Collected data
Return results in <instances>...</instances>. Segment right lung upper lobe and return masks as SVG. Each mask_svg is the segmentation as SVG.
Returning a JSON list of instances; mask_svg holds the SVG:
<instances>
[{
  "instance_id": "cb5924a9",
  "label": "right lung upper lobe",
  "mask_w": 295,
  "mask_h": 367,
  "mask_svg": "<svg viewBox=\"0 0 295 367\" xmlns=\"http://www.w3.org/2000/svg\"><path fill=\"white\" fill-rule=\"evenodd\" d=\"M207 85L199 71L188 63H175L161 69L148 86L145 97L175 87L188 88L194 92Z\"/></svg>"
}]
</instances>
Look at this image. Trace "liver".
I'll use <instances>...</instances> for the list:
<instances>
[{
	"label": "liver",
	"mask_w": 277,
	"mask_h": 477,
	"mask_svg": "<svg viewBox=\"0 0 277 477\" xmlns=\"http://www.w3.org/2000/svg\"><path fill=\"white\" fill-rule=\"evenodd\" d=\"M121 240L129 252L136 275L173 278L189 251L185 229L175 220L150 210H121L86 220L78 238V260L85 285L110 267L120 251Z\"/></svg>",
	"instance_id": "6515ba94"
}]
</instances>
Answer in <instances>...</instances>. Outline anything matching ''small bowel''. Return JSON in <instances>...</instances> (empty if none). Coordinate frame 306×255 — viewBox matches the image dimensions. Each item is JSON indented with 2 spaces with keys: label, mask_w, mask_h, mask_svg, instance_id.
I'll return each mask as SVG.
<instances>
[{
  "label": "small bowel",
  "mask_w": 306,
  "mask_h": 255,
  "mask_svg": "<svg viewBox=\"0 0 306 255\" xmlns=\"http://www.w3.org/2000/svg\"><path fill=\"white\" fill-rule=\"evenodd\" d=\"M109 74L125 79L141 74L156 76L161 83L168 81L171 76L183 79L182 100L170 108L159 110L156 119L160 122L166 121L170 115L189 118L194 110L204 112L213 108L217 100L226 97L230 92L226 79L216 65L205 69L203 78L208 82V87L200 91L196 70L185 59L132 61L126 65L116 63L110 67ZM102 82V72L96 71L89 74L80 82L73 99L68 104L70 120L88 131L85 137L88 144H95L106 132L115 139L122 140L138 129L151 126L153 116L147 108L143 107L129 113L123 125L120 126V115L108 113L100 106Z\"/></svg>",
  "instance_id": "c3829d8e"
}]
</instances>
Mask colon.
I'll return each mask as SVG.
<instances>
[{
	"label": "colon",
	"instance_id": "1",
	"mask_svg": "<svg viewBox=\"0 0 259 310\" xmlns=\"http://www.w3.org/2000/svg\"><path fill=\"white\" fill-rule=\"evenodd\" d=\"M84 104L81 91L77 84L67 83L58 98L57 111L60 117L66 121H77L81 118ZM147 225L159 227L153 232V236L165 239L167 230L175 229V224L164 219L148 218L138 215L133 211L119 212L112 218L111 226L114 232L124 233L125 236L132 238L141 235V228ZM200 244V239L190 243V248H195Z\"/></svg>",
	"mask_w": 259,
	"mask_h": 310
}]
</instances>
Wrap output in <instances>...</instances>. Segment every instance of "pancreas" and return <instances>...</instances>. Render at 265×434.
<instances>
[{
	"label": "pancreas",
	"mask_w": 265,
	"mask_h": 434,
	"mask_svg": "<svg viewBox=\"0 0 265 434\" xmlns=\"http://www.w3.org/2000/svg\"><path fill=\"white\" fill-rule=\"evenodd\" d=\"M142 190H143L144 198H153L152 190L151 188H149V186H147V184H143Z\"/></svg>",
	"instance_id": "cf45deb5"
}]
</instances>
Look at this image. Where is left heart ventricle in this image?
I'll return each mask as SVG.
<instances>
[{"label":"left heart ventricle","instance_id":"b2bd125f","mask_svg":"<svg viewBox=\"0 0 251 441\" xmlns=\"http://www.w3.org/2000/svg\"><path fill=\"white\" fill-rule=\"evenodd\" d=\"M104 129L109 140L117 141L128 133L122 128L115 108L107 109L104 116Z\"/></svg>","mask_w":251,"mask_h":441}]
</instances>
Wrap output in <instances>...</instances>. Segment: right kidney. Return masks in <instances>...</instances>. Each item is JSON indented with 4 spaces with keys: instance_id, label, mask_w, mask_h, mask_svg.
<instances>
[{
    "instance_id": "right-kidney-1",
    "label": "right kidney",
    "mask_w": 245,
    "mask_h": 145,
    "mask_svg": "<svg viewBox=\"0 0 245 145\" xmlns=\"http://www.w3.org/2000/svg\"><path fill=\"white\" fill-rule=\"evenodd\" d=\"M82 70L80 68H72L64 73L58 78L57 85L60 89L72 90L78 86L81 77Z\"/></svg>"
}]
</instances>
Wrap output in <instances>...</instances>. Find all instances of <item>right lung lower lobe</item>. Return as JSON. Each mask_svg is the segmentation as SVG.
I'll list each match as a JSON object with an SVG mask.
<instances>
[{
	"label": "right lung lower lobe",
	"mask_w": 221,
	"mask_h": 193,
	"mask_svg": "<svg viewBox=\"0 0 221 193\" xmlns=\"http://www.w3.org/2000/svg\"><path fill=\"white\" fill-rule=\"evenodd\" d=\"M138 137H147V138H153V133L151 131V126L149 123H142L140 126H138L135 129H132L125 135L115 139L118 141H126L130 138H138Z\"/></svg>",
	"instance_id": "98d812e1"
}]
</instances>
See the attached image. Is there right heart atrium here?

- **Your assignment**
Your output must contain exactly the lines from the one containing "Wrap output in <instances>...</instances>. Segment: right" to the final line of the data above, and no other text.

- **Answer space**
Wrap output in <instances>...</instances>. Segment: right kidney. Return masks in <instances>...</instances>. Each item is JSON indented with 4 spaces with keys: instance_id, label, mask_w, mask_h, mask_svg.
<instances>
[{
    "instance_id": "right-kidney-1",
    "label": "right kidney",
    "mask_w": 245,
    "mask_h": 145,
    "mask_svg": "<svg viewBox=\"0 0 245 145\" xmlns=\"http://www.w3.org/2000/svg\"><path fill=\"white\" fill-rule=\"evenodd\" d=\"M82 70L80 68H72L64 73L58 78L57 85L60 89L72 90L78 86L81 77Z\"/></svg>"
}]
</instances>
Wrap output in <instances>...</instances>. Find all instances of <item>right lung lower lobe</item>. Return as JSON. Each mask_svg is the segmentation as SVG.
I'll list each match as a JSON object with an SVG mask.
<instances>
[{
	"label": "right lung lower lobe",
	"mask_w": 221,
	"mask_h": 193,
	"mask_svg": "<svg viewBox=\"0 0 221 193\" xmlns=\"http://www.w3.org/2000/svg\"><path fill=\"white\" fill-rule=\"evenodd\" d=\"M138 137H147V138H153V133L151 131V126L149 123H142L140 126H138L135 129H132L125 135L115 139L118 141H126L130 138H138Z\"/></svg>",
	"instance_id": "98d812e1"
}]
</instances>
See the attached image. Is there right heart atrium here?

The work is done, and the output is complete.